| THE PROBLEM |
The reply should consist of the full listing, written out exactly.
-------------------------
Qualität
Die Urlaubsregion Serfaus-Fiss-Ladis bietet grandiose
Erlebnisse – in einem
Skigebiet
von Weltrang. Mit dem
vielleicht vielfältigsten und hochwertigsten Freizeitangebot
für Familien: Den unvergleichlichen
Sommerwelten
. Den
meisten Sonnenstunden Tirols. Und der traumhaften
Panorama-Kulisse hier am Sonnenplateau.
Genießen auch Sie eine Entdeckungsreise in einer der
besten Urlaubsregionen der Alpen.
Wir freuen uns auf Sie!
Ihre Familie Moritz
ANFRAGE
-------------------------
| FINAL ANSWER |
Qualität
Die Urlaubsregion Serfaus-Fiss-Ladis bietet grandiose
Erlebnisse – in einem
Skigebiet
von Weltrang. Mit dem
vielleicht vielfältigsten und hochwertigsten Freizeitangebot
für Familien: Den unvergleichlichen
Sommerwelten
. Den
meisten Sonnenstunden Tirols. Und der traumhaften
Panorama-Kulisse hier am Sonnenplateau.
Genießen auch Sie eine Entdeckungsreise in einer der
besten Urlaubsregionen der Alpen.
Wir freuen uns auf Sie!
Ihre Familie Moritz
ANFRAGE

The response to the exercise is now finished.